I could not expect to
continue my attentions to her without explanations. How could I go into
explanations with Dorothy? But even if Dorothy only knew that Zoe was my
sister, what would she think of me? Could she have an interest in a man
with a family relationship of this sort? Could Dorothy, bred in
Tennessee, look with favor upon my attentions? Had Reverdy and Sarah
kept this relationship from Dorothy? Had some one else told her? But if
she had not found these circumstances a reason for turning from me could
she tolerate the rest of my difficulties?
And one night I came home to find Zoe in bed. She was in great pain and
very weak. She was scarcely able to talk. She took my hand and pressed
it, only saying: "I have done something for you. If I die, it will be
best anyway. If I live it will be all right. I could not bear to bring
you such shame and trouble. Don't worry ... don't."

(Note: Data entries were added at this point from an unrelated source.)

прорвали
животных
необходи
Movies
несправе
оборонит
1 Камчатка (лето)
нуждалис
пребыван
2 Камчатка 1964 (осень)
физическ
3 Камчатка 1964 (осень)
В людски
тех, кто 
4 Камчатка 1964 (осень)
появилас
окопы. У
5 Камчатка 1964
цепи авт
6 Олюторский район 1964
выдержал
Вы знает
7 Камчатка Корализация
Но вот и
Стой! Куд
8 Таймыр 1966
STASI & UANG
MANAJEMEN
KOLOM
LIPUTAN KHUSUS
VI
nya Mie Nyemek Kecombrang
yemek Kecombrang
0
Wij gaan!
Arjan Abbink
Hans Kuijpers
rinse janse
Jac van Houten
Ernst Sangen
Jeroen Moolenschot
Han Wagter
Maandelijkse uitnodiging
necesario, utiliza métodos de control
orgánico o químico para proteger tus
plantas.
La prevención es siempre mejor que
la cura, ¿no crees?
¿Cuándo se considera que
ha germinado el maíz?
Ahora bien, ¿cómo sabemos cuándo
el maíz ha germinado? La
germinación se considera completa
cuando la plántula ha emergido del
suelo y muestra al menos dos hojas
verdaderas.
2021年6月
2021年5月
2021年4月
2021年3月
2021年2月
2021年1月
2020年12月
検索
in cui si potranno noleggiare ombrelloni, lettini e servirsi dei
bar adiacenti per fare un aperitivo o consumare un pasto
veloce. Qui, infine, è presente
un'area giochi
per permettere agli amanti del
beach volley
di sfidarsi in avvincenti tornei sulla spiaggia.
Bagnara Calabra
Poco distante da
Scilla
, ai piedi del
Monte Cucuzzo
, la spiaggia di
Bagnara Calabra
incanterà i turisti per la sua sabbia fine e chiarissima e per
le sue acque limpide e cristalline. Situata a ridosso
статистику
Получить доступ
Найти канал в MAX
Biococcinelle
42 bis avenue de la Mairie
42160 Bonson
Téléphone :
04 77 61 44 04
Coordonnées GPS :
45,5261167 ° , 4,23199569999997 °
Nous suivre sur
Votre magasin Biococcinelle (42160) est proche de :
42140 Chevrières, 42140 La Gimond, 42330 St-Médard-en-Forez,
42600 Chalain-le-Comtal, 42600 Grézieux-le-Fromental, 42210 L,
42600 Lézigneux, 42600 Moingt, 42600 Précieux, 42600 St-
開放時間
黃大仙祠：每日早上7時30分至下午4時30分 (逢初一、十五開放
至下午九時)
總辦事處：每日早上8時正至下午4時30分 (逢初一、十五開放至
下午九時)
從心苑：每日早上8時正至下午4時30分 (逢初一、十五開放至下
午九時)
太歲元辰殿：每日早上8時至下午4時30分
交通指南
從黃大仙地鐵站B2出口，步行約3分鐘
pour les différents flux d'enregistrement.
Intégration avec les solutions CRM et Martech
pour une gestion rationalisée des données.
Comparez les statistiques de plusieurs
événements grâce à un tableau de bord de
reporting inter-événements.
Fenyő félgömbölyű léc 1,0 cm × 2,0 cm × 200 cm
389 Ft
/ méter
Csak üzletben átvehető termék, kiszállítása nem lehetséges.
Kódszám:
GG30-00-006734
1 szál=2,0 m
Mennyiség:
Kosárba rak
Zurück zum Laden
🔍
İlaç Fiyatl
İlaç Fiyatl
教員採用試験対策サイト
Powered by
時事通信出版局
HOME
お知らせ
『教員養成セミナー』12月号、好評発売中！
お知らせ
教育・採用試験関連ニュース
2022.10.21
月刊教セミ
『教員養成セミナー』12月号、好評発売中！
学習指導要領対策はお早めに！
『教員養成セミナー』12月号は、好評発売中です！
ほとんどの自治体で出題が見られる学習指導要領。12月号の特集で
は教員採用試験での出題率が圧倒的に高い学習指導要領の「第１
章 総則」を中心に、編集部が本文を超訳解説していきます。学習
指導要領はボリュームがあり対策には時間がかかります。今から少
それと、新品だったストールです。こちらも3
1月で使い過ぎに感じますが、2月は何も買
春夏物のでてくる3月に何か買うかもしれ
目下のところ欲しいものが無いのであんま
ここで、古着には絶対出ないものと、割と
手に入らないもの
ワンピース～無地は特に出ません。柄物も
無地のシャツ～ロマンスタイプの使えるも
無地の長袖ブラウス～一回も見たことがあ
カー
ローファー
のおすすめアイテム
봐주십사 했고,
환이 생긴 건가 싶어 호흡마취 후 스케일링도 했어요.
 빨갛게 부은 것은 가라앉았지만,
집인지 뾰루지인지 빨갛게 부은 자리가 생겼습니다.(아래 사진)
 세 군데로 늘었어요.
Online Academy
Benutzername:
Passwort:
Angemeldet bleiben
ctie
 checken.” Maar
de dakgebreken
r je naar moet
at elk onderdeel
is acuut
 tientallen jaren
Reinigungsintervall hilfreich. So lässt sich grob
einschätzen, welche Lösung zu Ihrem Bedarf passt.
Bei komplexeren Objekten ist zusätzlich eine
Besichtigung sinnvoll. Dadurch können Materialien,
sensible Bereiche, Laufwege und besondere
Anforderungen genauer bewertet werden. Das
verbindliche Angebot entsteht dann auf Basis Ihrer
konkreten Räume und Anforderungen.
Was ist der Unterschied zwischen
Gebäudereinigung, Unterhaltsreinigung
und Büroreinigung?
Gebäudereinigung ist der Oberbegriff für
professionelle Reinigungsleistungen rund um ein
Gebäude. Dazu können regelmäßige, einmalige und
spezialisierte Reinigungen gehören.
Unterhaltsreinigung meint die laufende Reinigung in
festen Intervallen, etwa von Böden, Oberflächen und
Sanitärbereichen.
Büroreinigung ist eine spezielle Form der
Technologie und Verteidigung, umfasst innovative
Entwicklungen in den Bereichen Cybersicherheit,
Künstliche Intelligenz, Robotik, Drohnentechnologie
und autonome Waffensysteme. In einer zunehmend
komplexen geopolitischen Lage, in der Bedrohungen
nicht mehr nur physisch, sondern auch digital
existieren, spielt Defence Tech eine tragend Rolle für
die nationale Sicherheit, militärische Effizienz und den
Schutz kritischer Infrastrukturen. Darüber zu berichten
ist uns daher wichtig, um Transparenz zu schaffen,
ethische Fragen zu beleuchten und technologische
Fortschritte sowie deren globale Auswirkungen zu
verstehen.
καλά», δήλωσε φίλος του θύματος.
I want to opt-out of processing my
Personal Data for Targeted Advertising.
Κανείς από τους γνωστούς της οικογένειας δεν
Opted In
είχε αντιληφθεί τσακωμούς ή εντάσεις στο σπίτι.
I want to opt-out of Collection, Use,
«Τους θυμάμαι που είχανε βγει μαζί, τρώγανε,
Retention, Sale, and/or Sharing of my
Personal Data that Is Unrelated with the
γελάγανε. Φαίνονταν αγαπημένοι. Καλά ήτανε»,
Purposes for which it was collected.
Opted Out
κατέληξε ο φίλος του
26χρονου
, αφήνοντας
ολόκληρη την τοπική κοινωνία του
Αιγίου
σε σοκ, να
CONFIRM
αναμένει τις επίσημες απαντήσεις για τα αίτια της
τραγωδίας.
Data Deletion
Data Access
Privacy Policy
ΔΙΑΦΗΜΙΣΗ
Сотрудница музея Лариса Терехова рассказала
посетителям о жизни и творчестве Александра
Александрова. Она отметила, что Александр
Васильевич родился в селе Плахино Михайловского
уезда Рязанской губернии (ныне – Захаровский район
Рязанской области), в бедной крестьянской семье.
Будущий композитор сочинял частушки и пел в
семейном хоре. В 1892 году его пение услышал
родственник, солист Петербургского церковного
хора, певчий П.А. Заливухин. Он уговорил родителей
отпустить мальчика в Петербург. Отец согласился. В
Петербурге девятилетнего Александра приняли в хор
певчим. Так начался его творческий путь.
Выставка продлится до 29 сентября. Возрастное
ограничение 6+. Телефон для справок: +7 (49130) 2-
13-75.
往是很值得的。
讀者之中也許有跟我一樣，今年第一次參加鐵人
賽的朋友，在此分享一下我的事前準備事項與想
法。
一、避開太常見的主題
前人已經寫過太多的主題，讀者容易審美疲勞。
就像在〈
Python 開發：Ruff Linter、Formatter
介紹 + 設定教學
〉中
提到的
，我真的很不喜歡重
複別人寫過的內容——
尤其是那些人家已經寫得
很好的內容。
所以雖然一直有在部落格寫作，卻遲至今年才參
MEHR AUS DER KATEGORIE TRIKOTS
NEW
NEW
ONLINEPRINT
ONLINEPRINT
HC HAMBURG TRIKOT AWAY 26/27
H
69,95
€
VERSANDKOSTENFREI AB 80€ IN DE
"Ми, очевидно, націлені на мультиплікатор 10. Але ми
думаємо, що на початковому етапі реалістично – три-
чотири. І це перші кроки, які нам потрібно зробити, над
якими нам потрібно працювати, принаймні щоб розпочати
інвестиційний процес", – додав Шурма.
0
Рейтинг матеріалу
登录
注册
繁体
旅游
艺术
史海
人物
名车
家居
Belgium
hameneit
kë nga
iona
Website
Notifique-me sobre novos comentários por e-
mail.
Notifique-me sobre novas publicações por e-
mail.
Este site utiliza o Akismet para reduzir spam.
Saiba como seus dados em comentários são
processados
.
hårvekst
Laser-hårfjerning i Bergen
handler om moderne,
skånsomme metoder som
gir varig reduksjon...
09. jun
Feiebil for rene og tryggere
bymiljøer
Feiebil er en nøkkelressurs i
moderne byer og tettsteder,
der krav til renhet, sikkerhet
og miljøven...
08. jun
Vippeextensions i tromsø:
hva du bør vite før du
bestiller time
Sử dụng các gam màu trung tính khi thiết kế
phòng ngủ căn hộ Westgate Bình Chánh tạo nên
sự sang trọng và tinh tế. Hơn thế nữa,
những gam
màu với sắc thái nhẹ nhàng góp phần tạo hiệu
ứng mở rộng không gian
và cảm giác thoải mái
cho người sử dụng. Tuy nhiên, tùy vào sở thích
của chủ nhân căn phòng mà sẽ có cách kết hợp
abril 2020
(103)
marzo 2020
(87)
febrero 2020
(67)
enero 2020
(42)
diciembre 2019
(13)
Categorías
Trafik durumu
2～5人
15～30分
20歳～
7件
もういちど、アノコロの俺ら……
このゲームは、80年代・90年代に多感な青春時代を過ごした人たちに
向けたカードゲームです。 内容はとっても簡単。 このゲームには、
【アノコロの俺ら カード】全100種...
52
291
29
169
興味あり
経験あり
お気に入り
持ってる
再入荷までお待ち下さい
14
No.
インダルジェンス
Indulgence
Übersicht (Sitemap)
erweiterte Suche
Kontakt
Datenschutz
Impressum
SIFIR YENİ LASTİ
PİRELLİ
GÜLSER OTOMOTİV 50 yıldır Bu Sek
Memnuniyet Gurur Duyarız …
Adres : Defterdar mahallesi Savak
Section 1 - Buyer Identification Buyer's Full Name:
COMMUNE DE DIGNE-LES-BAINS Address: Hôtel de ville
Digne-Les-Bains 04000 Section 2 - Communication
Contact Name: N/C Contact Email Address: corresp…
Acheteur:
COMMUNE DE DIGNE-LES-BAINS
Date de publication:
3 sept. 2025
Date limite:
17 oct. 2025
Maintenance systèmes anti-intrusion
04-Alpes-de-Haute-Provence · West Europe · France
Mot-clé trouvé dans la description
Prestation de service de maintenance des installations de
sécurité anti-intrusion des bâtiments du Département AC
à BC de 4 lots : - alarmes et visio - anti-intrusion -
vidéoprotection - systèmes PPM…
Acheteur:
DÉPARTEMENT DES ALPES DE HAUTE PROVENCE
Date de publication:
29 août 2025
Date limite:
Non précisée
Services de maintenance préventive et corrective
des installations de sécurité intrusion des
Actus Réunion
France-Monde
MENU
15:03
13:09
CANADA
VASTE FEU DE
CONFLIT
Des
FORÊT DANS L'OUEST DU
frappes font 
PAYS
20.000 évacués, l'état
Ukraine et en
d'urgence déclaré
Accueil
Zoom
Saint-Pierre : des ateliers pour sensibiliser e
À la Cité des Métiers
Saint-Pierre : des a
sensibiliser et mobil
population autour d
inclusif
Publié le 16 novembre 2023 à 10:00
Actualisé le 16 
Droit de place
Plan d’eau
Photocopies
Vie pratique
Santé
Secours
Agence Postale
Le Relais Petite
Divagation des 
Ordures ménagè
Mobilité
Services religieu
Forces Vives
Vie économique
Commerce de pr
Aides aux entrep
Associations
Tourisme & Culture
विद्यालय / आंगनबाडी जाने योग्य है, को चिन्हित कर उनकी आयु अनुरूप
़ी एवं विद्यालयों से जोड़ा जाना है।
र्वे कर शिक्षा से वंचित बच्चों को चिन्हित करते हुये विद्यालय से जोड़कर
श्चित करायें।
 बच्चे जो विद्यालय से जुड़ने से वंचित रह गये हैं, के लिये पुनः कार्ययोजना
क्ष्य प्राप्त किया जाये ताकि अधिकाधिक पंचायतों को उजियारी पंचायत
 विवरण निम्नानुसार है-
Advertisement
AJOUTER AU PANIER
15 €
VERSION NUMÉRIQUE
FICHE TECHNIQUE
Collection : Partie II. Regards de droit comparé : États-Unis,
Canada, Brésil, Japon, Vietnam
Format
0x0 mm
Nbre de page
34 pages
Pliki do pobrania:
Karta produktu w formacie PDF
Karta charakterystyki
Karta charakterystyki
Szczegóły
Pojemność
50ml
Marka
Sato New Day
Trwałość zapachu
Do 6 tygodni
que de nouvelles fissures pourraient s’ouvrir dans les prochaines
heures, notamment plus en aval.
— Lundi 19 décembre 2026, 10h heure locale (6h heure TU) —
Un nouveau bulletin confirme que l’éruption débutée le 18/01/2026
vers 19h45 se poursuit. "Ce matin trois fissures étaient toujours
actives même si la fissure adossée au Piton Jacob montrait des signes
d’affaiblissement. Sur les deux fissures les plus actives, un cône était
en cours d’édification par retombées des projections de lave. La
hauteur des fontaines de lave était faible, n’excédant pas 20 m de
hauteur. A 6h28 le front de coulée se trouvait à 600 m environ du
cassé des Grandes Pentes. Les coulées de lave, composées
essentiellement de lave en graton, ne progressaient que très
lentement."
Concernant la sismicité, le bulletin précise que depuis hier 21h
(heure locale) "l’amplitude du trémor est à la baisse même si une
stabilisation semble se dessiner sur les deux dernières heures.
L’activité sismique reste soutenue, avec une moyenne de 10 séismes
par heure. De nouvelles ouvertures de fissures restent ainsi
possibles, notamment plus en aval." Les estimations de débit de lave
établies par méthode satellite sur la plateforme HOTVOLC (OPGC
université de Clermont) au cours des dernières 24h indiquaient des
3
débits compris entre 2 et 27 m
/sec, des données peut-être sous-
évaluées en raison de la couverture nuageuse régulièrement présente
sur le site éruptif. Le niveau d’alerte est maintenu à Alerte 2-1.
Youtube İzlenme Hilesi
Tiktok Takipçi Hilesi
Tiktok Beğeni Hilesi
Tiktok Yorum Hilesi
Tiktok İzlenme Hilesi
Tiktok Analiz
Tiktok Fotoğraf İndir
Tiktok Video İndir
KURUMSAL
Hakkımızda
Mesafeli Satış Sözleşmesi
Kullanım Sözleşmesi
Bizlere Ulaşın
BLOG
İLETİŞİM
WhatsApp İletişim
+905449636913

Mrs. Brown came in and stood by the bed. She did not speak. She looked
at me as if to say that sometimes desperate things have to be done. I
understood. I acquiesced. Did Mrs. Brown do it? I never asked. Zoe's
sufferings were very great. All this for Lamborn's drunken madness. And
then Zoe began to mend. She was out of her difficulty. She became
herself in a few weeks. But her spirit had changed. She was wiser, more
self-possessed. She was more a woman. A great load had been lifted from
me; yet I now faced a new Zoe. What would this mature Zoe do to me?
CHAPTER XVI
There was the law against Zoe taking this step, and against any one
having any part in it. Still would it be known? I was content to wait
for developments and meanwhile to put the whole thing behind me. Work
helped me to do this.
I had Sarah's boy to interest me too. They had named him Amos. I had
taken five twenty-dollar gold pieces and tied them in a package, bound
them with a ribbon, and placed them in his tiny hand. I could not
foresee the time when I should touch his hand on an occasion of very
different import and with Zoe standing by. Zoe had made Amos some pretty
little things and sent them by me. Sarah's only regret was that her
grandmother could not see the boy. Her great happiness was wholly
beautiful. And Reverdy seemed impressed with a greater dignity and a
more gracious heart, if that were possible. I had found Mrs. Brown well
adapted to my household. She liked the place; and the prospect was that
she would be long in my service. Life was moving on.